Girleens trying to look innocent. But I know better now. Deirdre O'Higgins, Therese O'Reilly and Lydia Leigh
Girleens trying to look innocent. But I know better now…

I was shaken after talking to Tee on Sunday. It was great to talk to her and I could ask for little more but reminded me of how much I miss her too, which is good and bad all at the same time. Like being wrestled by a huge angry chocolate bear.

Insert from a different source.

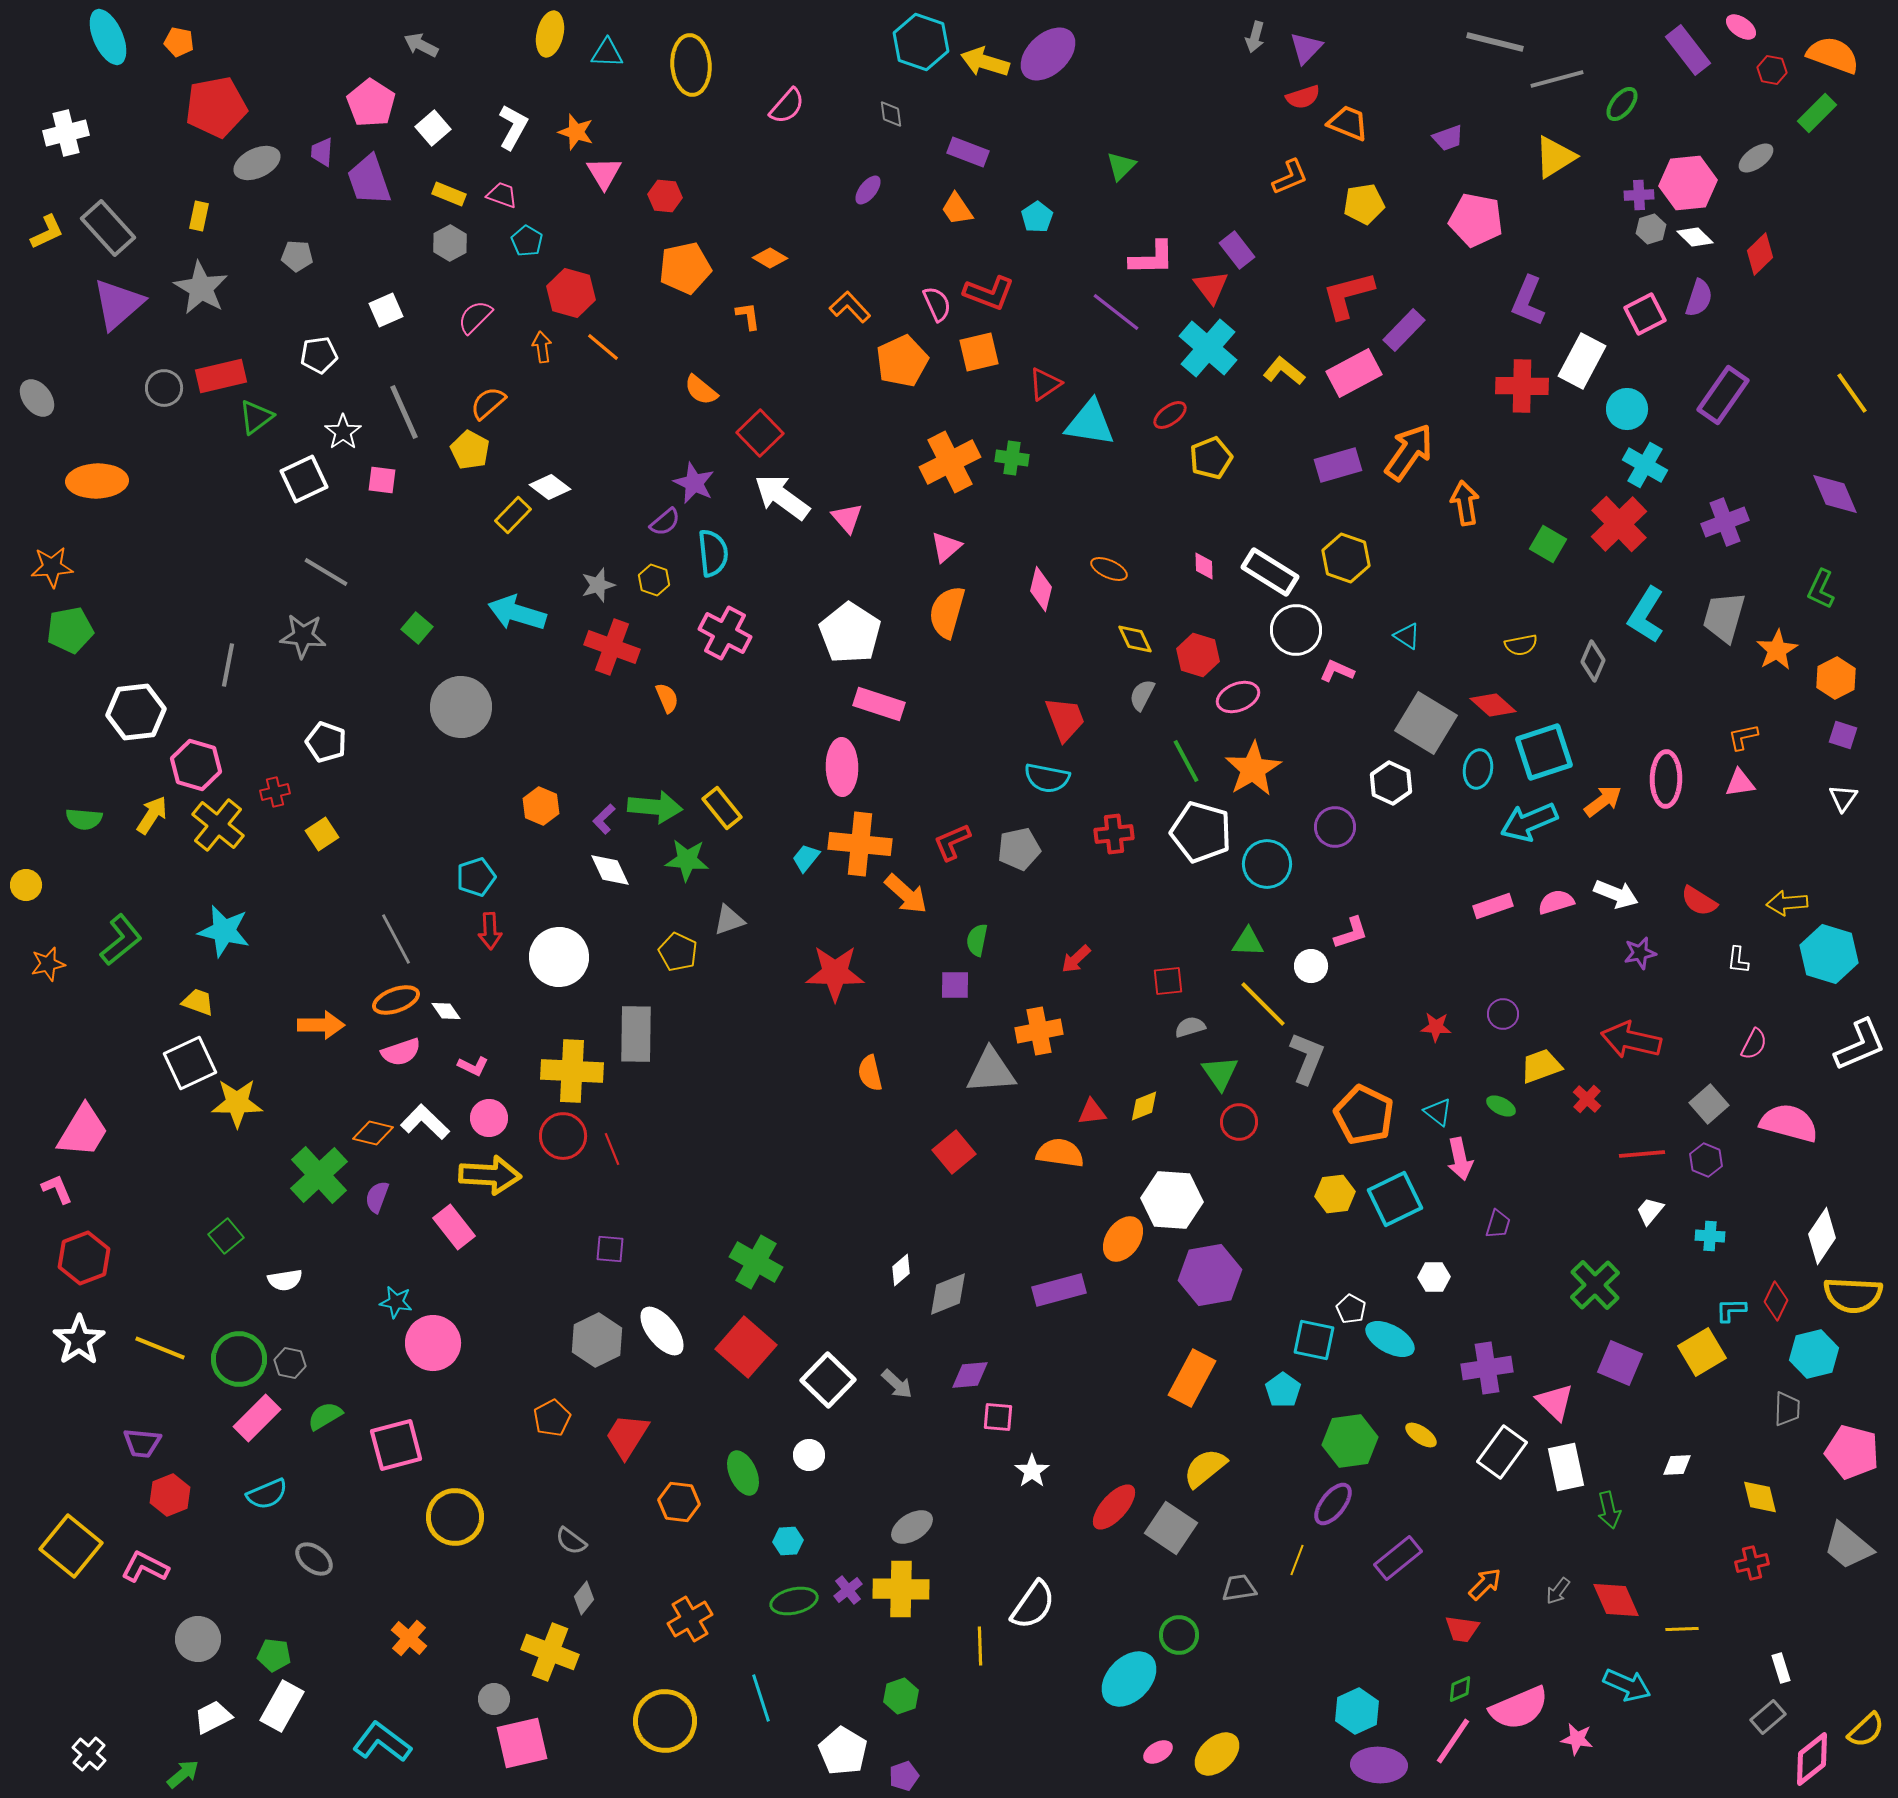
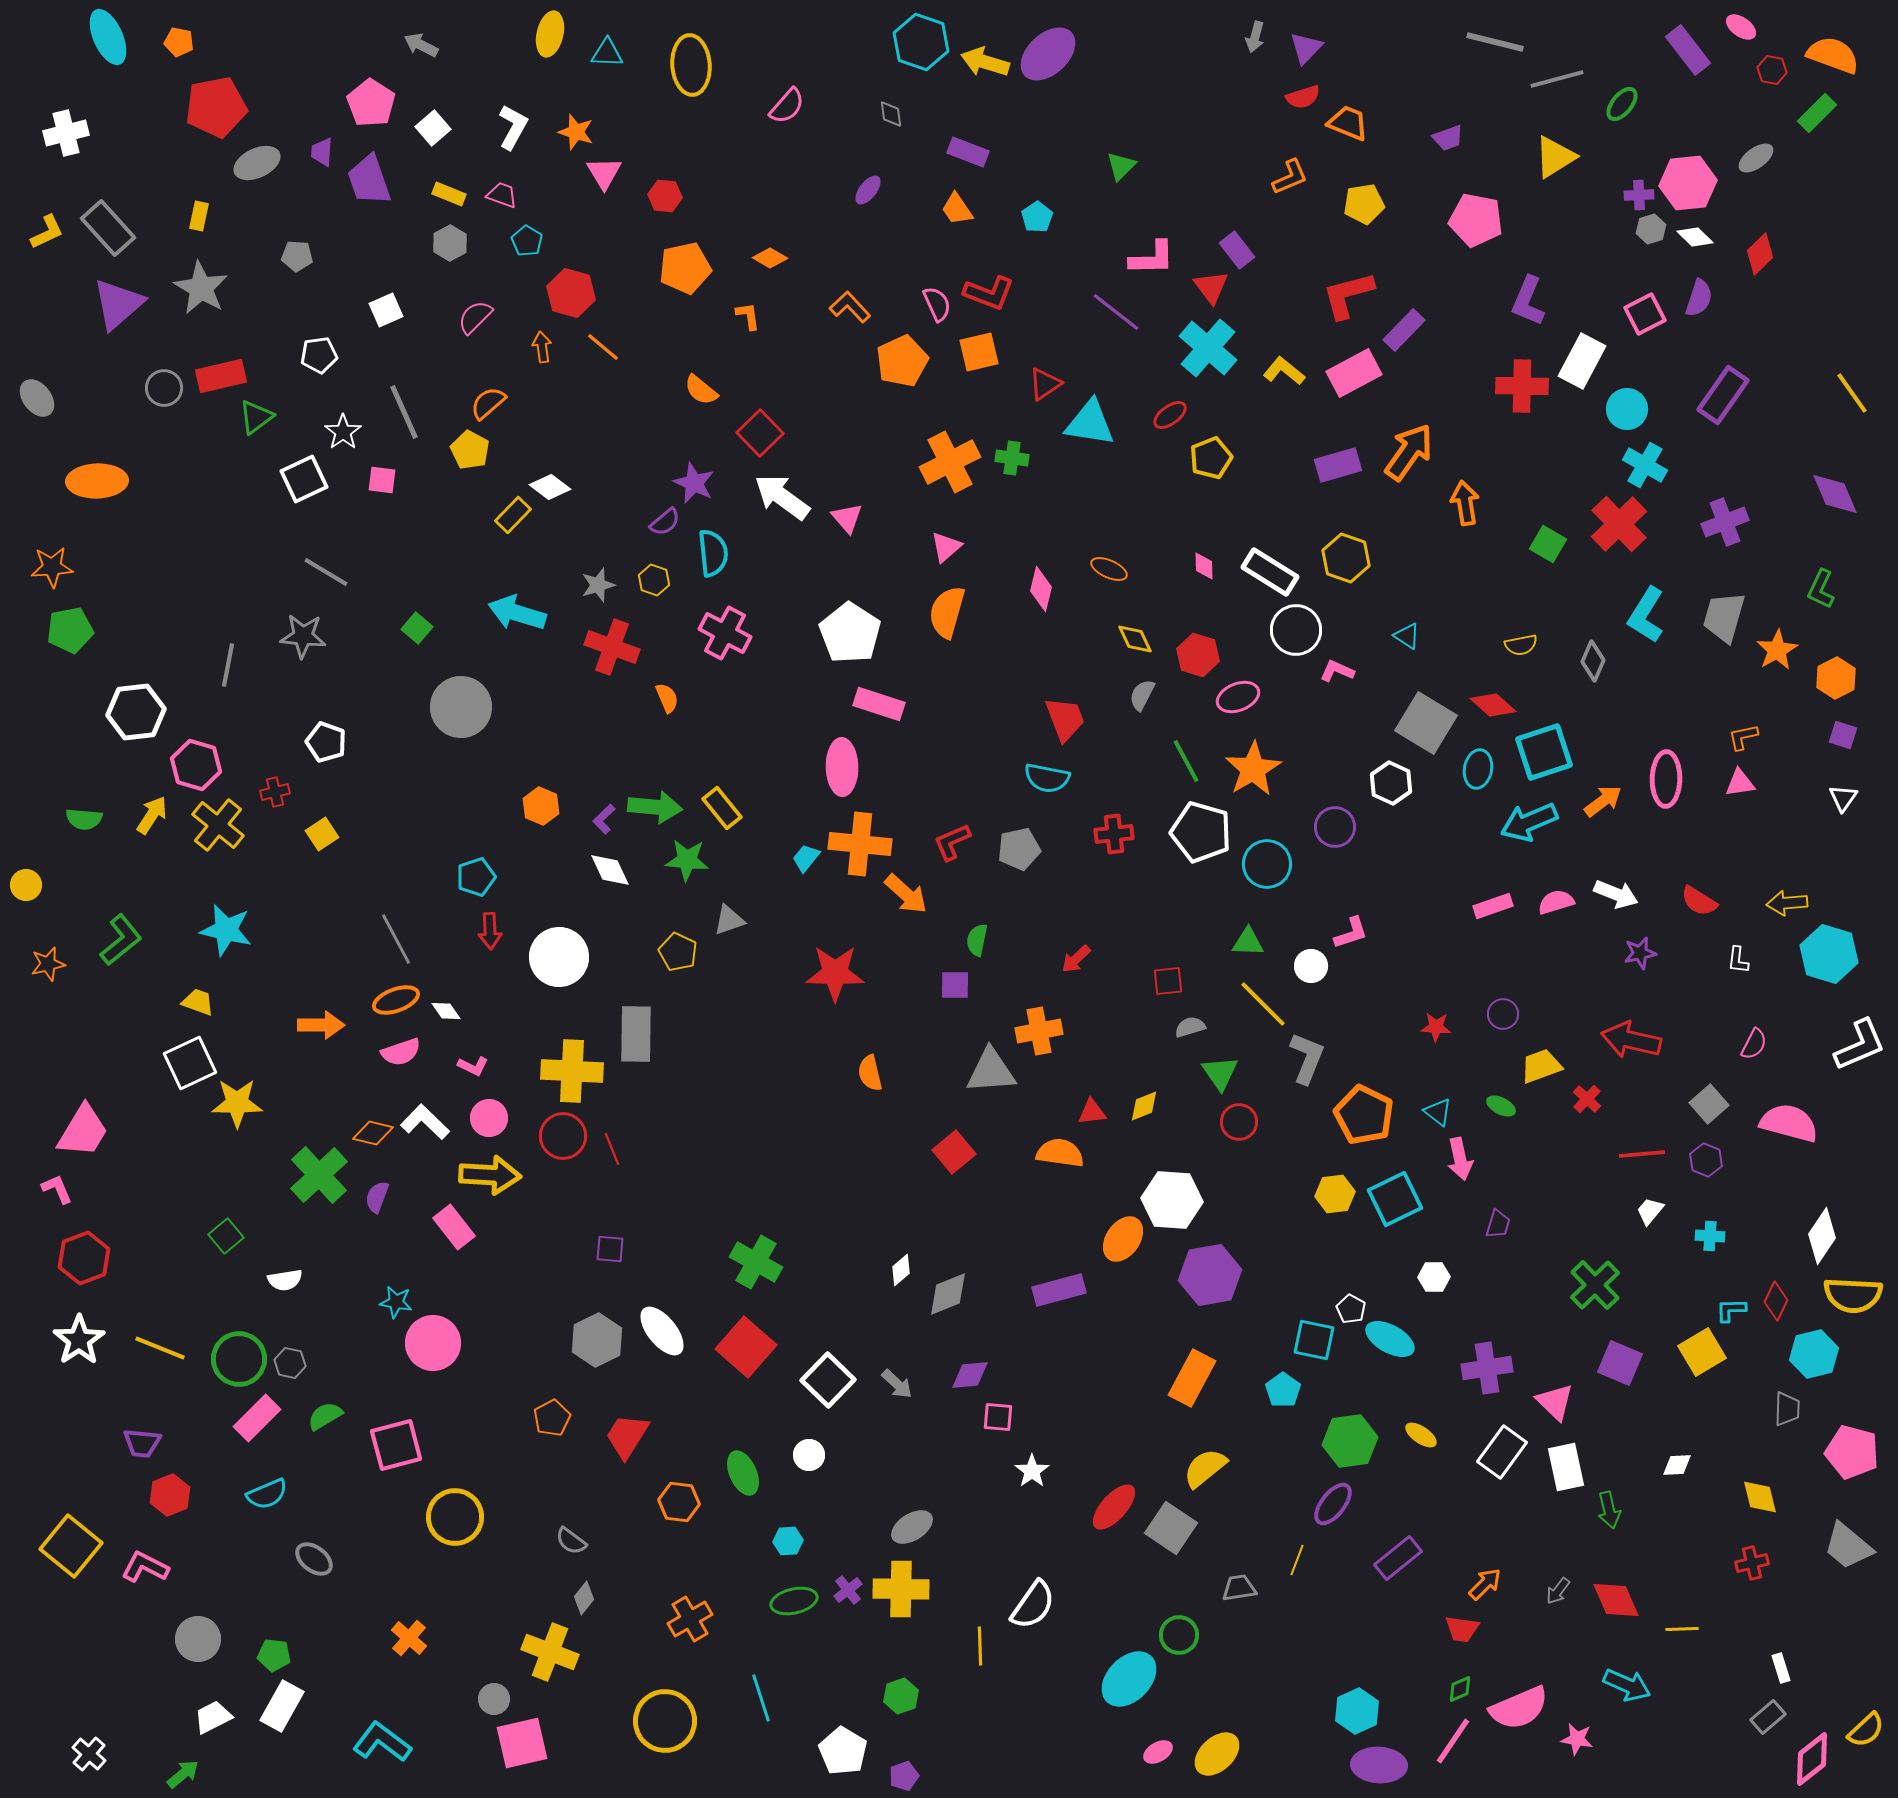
cyan star at (224, 931): moved 2 px right, 1 px up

So, not much happening otherwise. But I did buy an international call card with which to call Jane in England (that’s her on the left there; the other woman is Ute. They are way older than me but don’t look it). Hopefully I’ll visit her soon. I had booked the trip during the summer months but some pretty serious stuff happened to one of my nearest and dearest which meant I couldn’t go. Anyone who knows me well knows what I’m talking about.

Jane M. Cole and Ute Inselmann laugh at the comedy that is life, while encouraging me to make a meal of my travel plans
Jane and Ute laugh at the comedy that is life, while encouraging me to make a meal of my travel plans

Since I had the card and I hadn’t been in touch with people, I called Erika in Japan, although I ended up having to call her on my mobile.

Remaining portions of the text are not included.